JONATHAN DYER / The Island Packet
Published Sat, Oct 11, 2008 12:00 AM

Of all places, Garrett Hamilton figured the gym would be the one place sprouting with people fit and ready to join him on the local football team.

But after five years of recruiting, Hamilton has found that even the strongest and most athletic of gym rats shrink when they realize it's not quite the type of football they expected.
"Most people see rugby as a violent sport with a bunch of guys running around and beating each other up," said Hamilton, who took up the sport in 2003. "And yeah, it's a physical sport, but if you're committed and learn the game, it's a lot of fun and you get used to the physical aspect of it."

There are 21 other guys in town who agree with Hamilton and make up the nucleus for the Hilton Head Rugby Gators.

The team begins its 34th season today in Savannah, and while it might seem awkward to scramble Hilton Head's serene reputation with the aggressive play that defines the rugby, this team proves otherwise.

Last season, the Gators clinched the Georgia Union Division III title with a 7-1 record before falling in the first round of the Southeastern playoffs for the second consecutive year.

Now, this conglomeration of attorneys, Marines, pharmacists and bar owners ranging from frames of less than 150 pounds to statures of 6-foot-4 are poised to make a run for the national title.

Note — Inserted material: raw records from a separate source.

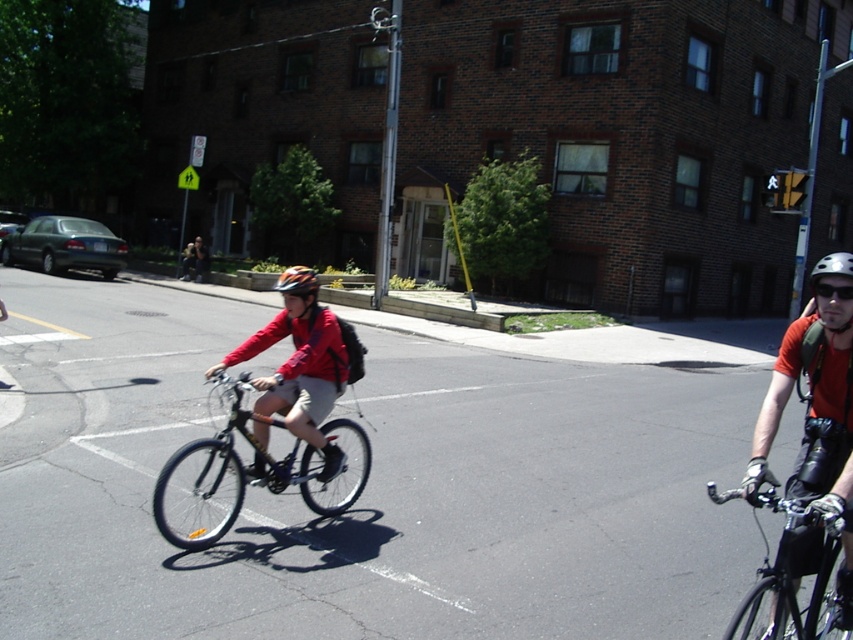 Question: Can you confirm if silver metallic bicycle at center is smaller than white matte bicycle helmet at upper right?

Choices:
 (A) yes
 (B) no

Answer: (A)

Question: Does orange matte helmet at center come behind white matte bicycle helmet at upper right?

Choices:
 (A) yes
 (B) no

Answer: (A)

Question: Which object is the farthest from the orange matte helmet at center?

Choices:
 (A) white matte bicycle helmet at upper right
 (B) shiny black bicycle at right

Answer: (A)

Question: Is silver metallic bicycle at center further to the viewer compared to orange matte helmet at center?

Choices:
 (A) yes
 (B) no

Answer: (B)

Question: Which of the following is the farthest from the observer?

Choices:
 (A) (357, 480)
 (B) (294, 273)

Answer: (A)

Question: Which object appears farthest from the camera in this image?

Choices:
 (A) matte red jacket at center
 (B) white matte bicycle helmet at upper right
 (C) orange matte helmet at center
 (D) silver metallic bicycle at center

Answer: (A) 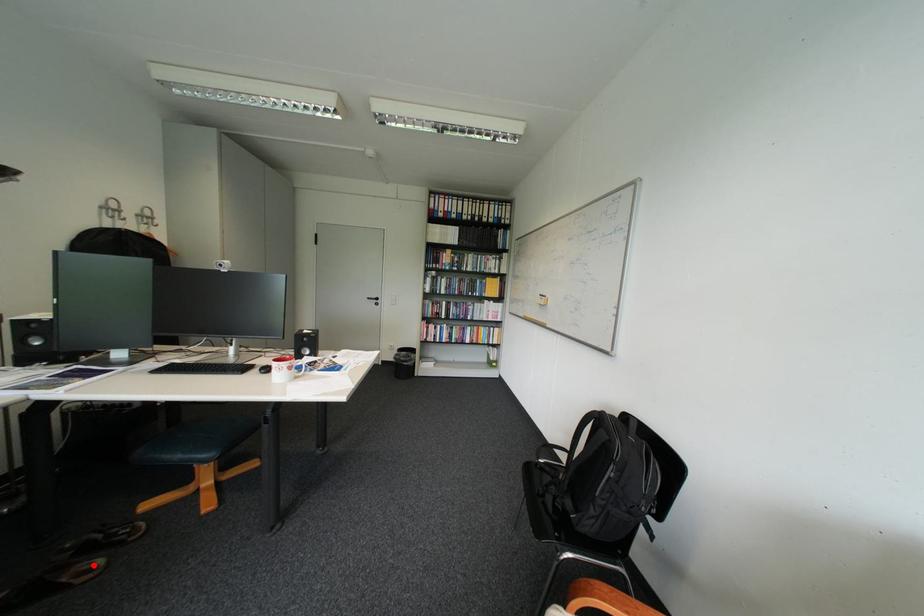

"A lot of people don't even know we have a team, even though we've done pretty good the last couple seasons," said Hamilton, the Gators' team captain. "The greatest part of rugby is the camaraderie and growing together as a team, and we really emphasize that."

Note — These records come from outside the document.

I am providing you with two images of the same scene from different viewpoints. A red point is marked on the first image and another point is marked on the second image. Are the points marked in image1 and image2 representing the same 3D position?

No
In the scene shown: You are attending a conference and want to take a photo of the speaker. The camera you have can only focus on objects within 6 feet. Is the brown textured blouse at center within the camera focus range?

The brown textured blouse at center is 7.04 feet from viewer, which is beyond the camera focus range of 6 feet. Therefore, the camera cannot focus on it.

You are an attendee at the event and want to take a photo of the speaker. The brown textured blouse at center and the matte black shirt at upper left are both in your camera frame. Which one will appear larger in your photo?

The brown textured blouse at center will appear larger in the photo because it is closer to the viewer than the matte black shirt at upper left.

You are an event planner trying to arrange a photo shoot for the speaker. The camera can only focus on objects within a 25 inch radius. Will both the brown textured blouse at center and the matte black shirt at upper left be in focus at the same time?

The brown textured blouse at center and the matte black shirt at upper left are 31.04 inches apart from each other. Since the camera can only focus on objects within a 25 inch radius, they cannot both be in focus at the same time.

Much of this bonding takes place after games at Murphy's Irish Pub, which has been the team's headquarters since it opened in 2004 and is owned by Paul Murphy, who played for the Gators from 1993-2003.

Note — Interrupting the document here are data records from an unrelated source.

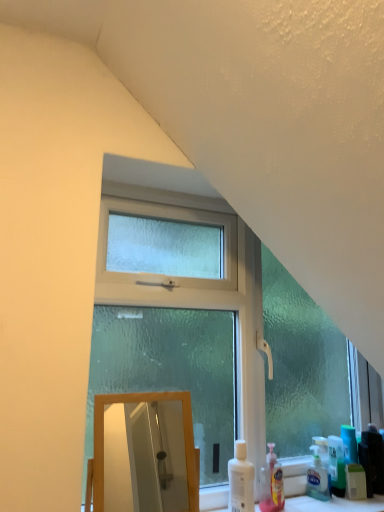 Identify the location of white plastic bottle at lower right, arranged as the first cleaning product when viewed from the left. (241, 480).

What do you see at coordinates (143, 457) in the screenshot?
I see `wooden mirror at lower left` at bounding box center [143, 457].

Describe the element at coordinates (272, 484) in the screenshot. I see `translucent plastic bottle at lower center, the 1th cleaning product in the right-to-left sequence` at that location.

I want to click on white plastic bottle at lower right, the 2th cleaning product when ordered from right to left, so click(x=241, y=480).

Considering the sizes of objects white plastic bottle at lower right, the 2th cleaning product when ordered from right to left, and translucent plastic bottle at lower center, marked as the second cleaning product in a left-to-right arrangement, in the image provided, who is smaller, white plastic bottle at lower right, the 2th cleaning product when ordered from right to left, or translucent plastic bottle at lower center, marked as the second cleaning product in a left-to-right arrangement,?

translucent plastic bottle at lower center, marked as the second cleaning product in a left-to-right arrangement, is smaller.

Image resolution: width=384 pixels, height=512 pixels. Find the location of `cleaning product on the left of translucent plastic bottle at lower center, marked as the second cleaning product in a left-to-right arrangement`. cleaning product on the left of translucent plastic bottle at lower center, marked as the second cleaning product in a left-to-right arrangement is located at coordinates (241, 480).

Is white plastic bottle at lower right, arranged as the first cleaning product when viewed from the left, oriented away from translucent plastic bottle at lower center, the 1th cleaning product in the right-to-left sequence?

No, white plastic bottle at lower right, arranged as the first cleaning product when viewed from the left,'s orientation is not away from translucent plastic bottle at lower center, the 1th cleaning product in the right-to-left sequence.

Considering the relative positions of white plastic bottle at lower right, the 2th cleaning product when ordered from right to left, and translucent plastic bottle at lower center, marked as the second cleaning product in a left-to-right arrangement, in the image provided, is white plastic bottle at lower right, the 2th cleaning product when ordered from right to left, to the left or to the right of translucent plastic bottle at lower center, marked as the second cleaning product in a left-to-right arrangement,?

Clearly, white plastic bottle at lower right, the 2th cleaning product when ordered from right to left, is on the left of translucent plastic bottle at lower center, marked as the second cleaning product in a left-to-right arrangement, in the image.

Is wooden mirror at lower left outside of white plastic bottle at lower right, the 2th cleaning product when ordered from right to left?

Yes, wooden mirror at lower left is located beyond the bounds of white plastic bottle at lower right, the 2th cleaning product when ordered from right to left.

From a real-world perspective, is wooden mirror at lower left beneath white plastic bottle at lower right, arranged as the first cleaning product when viewed from the left?

No.

Who is bigger, wooden mirror at lower left or white plastic bottle at lower right, arranged as the first cleaning product when viewed from the left?

wooden mirror at lower left.

Are translucent plastic bottle at lower center, the 1th cleaning product in the right-to-left sequence, and frosted glass window at center far apart?

No, there isn't a large distance between translucent plastic bottle at lower center, the 1th cleaning product in the right-to-left sequence, and frosted glass window at center.

Which of these two, translucent plastic bottle at lower center, the 1th cleaning product in the right-to-left sequence, or frosted glass window at center, is thinner?

Thinner between the two is translucent plastic bottle at lower center, the 1th cleaning product in the right-to-left sequence.

Find the location of a particular element. The width and height of the screenshot is (384, 512). the 2nd cleaning product directly beneath the frosted glass window at center (from a real-world perspective) is located at coordinates (272, 484).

Here, the team gathers with their opponent as well as friends and family to talk about the game and share their common experiences.

"The after-parties a great time and shows what rugby is all about," Murphy said. "Most people think the sport is a bunch of barbarians running around out there, but we have fun and it takes a lot of thought and strategy to be good at rugby."

The 2008 season will be the Gators' first in 18 seasons without head coach Bob Weir, who died of lung cancer in March. In Weir's honor, the players will wear jerseys with his name embroidered on the sleeve. With one of Weir's first players in Buzzy Sullivan now at the helm, Weir's successful legacy is likely to be continued this season.

"I like our chances of getting past the first round of the playoffs this year," Hamilton said, "and with more support, we can really make rugby a sport that people respect and want to play locally."